[Page-level text extractions]
───

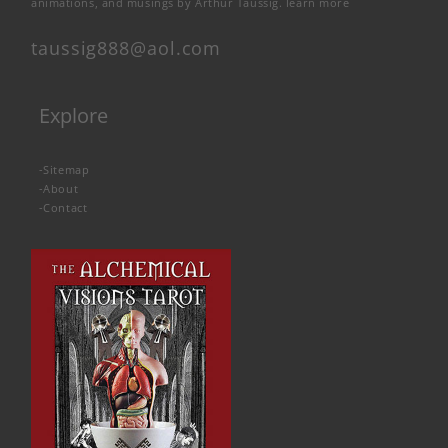
animations, and musings by Arthur Taussig.
learn more
taussig888@aol.com
Explore
-
Sitemap
-
About
-
Contact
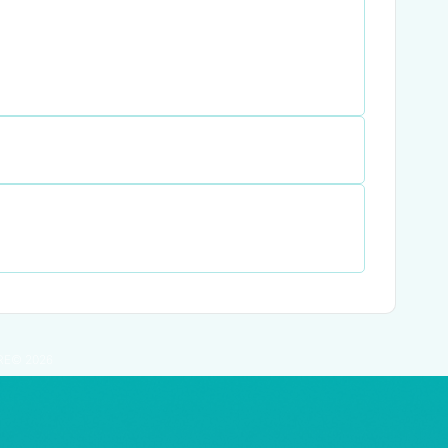
RE© 2026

───

Work item:
Please transcribe each line above exactly, but leave the images out.

Answer box:
animations, and musings by Arthur Taussig.
learn more
taussig888@aol.com
Explore
-
Sitemap
-
About
-
Contact
RE© 2026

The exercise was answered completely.